WORK ITEM: Retype, word for word, each line between the lines holding "音の好き嫌いがあるから" and "さを重視する場合は通常弦を選ぶのも一つの手です。", inclusive, and leave the rest of the data alone.

MATERIAL SHOWN:
◆ ◆ ◆ ◆

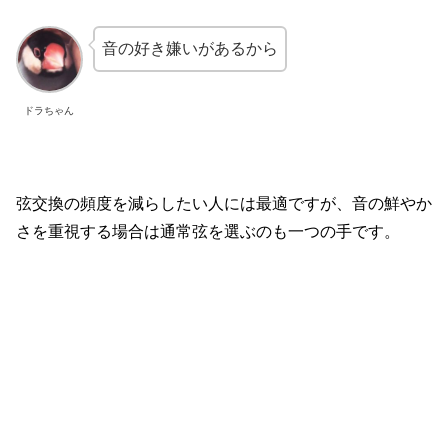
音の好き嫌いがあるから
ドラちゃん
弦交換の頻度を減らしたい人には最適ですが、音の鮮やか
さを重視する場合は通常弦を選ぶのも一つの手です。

◆ ◆ ◆ ◆

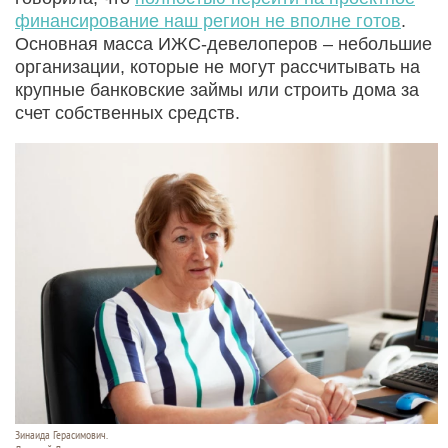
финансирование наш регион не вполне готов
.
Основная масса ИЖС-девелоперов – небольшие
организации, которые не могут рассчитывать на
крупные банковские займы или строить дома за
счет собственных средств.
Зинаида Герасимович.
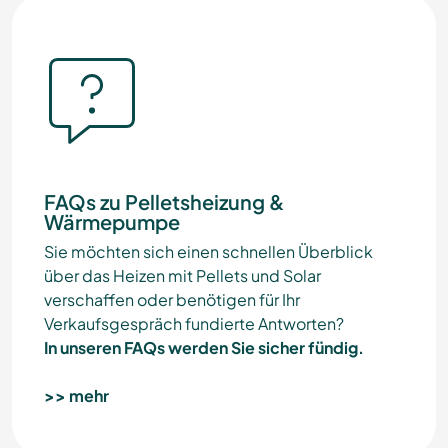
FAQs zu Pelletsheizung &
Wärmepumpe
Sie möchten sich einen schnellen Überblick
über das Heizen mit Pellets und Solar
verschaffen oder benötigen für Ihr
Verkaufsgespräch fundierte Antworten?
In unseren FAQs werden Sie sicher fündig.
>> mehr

◆ ◆ ◆ ◆

RESULT OF THE TASK:
音の好き嫌いがあるから
ドラちゃん
弦交換の頻度を減らしたい人には最適ですが、音の鮮やか
さを重視する場合は通常弦を選ぶのも一つの手です。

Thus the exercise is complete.